Input records.
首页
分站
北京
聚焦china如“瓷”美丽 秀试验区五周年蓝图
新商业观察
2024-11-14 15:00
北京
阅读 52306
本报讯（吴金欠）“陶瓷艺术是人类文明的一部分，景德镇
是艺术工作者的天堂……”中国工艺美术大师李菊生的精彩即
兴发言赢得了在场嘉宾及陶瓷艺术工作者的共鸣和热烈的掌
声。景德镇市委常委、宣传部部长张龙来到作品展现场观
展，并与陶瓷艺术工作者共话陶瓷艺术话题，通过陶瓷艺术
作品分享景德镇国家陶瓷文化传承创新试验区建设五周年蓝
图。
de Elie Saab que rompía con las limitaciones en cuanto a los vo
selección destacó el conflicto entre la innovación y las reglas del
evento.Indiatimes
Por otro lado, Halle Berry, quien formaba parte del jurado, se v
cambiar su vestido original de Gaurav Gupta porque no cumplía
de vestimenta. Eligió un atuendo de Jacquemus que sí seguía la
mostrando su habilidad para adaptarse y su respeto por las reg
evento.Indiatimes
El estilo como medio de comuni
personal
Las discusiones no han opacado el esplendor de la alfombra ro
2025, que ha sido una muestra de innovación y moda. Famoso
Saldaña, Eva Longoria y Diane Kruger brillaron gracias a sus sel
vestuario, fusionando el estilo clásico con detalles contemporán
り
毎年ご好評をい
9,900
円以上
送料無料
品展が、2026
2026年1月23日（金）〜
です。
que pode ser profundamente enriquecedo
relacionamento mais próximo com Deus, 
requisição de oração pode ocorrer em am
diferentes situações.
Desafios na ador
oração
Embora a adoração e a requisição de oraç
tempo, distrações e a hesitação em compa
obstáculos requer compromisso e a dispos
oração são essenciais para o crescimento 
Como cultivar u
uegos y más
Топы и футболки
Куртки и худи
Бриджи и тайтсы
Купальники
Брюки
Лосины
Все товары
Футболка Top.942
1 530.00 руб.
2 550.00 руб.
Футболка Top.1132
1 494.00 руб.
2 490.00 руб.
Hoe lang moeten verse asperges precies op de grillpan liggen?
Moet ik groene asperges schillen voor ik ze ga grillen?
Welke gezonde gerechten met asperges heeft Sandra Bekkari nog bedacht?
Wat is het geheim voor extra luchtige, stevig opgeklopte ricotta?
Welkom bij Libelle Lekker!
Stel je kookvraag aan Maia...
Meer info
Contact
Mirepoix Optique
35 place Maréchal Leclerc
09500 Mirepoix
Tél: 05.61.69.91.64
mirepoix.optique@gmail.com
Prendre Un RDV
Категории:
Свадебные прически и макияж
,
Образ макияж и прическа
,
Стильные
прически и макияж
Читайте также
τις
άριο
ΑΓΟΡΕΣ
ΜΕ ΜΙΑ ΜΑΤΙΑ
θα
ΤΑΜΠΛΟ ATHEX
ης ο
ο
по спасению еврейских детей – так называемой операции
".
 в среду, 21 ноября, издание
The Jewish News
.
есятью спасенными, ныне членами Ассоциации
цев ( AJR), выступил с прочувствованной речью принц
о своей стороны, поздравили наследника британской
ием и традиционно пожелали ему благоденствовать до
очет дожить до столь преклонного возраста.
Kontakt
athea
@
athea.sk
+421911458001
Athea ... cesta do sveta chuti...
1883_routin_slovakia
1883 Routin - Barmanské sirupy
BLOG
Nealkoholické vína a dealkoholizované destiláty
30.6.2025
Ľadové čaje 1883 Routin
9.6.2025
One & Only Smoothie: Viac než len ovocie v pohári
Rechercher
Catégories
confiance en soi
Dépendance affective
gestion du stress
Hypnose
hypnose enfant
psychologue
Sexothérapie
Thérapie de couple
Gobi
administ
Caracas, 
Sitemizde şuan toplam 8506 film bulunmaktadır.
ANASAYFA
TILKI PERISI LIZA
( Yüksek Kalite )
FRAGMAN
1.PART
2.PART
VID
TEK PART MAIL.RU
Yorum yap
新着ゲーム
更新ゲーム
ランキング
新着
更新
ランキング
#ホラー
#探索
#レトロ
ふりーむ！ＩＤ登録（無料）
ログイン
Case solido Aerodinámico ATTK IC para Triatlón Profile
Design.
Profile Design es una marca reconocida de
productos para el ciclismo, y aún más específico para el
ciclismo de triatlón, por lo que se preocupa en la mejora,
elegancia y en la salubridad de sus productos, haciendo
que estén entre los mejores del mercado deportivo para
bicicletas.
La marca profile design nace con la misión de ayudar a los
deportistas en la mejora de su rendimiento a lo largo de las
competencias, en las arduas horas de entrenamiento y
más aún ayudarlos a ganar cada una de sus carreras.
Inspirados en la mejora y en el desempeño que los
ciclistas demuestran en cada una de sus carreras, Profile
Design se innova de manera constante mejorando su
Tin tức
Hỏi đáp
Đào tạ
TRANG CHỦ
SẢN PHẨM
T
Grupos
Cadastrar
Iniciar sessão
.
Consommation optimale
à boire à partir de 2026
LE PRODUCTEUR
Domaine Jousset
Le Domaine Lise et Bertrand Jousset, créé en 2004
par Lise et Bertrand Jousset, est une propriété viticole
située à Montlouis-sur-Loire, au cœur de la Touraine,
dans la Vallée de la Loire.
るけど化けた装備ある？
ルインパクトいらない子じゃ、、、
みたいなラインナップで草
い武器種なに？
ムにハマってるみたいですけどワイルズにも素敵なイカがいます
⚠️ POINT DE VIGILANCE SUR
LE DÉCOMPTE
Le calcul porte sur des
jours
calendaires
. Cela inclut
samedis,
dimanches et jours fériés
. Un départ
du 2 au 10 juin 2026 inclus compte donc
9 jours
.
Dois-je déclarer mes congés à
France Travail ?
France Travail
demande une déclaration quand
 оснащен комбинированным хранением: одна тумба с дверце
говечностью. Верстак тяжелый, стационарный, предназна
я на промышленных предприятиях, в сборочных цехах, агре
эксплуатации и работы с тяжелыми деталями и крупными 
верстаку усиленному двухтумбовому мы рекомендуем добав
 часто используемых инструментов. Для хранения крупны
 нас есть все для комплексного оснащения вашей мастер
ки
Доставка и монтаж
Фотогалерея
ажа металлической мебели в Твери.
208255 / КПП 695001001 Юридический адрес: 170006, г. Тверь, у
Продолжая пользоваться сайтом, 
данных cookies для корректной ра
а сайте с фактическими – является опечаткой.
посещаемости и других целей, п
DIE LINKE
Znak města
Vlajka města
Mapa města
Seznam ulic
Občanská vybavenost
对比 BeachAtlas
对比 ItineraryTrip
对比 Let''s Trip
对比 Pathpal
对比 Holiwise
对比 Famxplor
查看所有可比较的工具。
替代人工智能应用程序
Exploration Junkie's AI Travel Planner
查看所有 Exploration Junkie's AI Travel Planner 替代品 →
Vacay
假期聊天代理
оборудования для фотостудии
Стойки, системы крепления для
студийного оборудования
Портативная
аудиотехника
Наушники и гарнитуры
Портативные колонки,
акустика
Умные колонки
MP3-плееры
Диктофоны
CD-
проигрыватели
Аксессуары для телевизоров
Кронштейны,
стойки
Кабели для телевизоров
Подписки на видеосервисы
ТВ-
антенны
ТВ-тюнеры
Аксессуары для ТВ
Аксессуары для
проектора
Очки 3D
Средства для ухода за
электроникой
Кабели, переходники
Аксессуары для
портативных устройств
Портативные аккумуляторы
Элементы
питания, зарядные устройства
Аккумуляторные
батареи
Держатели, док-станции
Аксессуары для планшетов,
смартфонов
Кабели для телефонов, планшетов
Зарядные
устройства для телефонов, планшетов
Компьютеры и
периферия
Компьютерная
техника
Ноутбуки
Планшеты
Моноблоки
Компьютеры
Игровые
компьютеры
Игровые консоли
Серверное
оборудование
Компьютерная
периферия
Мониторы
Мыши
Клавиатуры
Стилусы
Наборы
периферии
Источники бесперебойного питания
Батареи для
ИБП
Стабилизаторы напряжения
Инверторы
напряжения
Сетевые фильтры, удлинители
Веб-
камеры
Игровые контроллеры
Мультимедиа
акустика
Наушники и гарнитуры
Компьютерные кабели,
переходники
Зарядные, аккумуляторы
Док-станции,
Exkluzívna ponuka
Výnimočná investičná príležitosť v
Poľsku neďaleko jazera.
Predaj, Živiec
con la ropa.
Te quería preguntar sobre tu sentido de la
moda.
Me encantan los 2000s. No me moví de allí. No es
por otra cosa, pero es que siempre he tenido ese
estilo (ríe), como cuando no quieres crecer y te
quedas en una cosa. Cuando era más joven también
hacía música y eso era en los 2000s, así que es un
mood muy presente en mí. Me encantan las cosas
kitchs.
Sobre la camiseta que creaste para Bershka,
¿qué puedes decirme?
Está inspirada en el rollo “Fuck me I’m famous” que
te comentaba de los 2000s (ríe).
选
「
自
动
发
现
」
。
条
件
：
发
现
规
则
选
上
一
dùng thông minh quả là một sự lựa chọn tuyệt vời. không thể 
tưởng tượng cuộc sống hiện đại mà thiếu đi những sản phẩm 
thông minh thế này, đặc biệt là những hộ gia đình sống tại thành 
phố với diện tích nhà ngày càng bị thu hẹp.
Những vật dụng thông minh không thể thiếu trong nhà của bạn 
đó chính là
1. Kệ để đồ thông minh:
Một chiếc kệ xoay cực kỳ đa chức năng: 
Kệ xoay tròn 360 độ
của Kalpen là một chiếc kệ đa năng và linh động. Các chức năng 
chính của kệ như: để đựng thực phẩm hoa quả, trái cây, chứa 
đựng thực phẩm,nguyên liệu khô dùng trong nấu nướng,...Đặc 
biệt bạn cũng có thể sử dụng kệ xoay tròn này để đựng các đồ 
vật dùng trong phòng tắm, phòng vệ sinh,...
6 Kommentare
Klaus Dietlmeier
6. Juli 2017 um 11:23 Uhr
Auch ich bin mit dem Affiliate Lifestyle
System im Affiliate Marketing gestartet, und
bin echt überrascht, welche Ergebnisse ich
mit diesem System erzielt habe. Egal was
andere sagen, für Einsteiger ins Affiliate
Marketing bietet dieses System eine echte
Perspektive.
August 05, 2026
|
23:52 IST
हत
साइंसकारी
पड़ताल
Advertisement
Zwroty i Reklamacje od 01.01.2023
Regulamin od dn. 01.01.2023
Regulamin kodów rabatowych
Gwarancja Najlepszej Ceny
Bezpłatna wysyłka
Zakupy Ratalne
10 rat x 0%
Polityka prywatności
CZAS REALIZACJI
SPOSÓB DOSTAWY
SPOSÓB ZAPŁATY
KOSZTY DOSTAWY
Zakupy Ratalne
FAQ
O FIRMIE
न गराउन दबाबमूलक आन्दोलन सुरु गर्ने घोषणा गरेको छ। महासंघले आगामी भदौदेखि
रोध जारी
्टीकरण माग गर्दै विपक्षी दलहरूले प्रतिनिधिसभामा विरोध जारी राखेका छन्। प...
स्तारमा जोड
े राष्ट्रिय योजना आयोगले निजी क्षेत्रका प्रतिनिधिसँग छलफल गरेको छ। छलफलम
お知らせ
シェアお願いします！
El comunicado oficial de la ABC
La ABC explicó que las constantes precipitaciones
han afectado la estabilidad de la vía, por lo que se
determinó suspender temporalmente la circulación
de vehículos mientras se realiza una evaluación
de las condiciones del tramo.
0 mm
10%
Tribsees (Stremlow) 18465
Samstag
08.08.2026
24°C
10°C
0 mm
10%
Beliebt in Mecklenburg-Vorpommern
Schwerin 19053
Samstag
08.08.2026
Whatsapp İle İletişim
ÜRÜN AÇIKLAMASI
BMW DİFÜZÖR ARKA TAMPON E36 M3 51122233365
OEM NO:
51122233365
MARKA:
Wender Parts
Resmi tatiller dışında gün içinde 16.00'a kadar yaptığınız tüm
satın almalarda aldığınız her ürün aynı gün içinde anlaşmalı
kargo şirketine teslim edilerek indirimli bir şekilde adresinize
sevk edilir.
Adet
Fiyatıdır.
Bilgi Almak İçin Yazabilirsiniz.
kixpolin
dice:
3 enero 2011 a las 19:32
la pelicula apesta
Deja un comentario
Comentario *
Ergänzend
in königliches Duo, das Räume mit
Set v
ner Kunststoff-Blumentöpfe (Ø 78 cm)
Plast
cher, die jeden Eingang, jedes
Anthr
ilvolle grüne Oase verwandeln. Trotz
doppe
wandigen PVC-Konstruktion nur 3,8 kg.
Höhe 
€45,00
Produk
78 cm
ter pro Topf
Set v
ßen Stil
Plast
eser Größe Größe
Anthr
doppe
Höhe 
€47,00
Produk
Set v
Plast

Problem description. Begin at the first line of the material and transcribe each line exactly. End with the line containing "2025, que ha", and give nothing else.

Response to the exercise.
首页
分站
北京
聚焦china如“瓷”美丽 秀试验区五周年蓝图
新商业观察
2024-11-14 15:00
北京
阅读 52306
本报讯（吴金欠）“陶瓷艺术是人类文明的一部分，景德镇
是艺术工作者的天堂……”中国工艺美术大师李菊生的精彩即
兴发言赢得了在场嘉宾及陶瓷艺术工作者的共鸣和热烈的掌
声。景德镇市委常委、宣传部部长张龙来到作品展现场观
展，并与陶瓷艺术工作者共话陶瓷艺术话题，通过陶瓷艺术
作品分享景德镇国家陶瓷文化传承创新试验区建设五周年蓝
图。
de Elie Saab que rompía con las limitaciones en cuanto a los vo
selección destacó el conflicto entre la innovación y las reglas del
evento.Indiatimes
Por otro lado, Halle Berry, quien formaba parte del jurado, se v
cambiar su vestido original de Gaurav Gupta porque no cumplía
de vestimenta. Eligió un atuendo de Jacquemus que sí seguía la
mostrando su habilidad para adaptarse y su respeto por las reg
evento.Indiatimes
El estilo como medio de comuni
personal
Las discusiones no han opacado el esplendor de la alfombra ro
2025, que ha sido una muestra de innovación y moda. Famoso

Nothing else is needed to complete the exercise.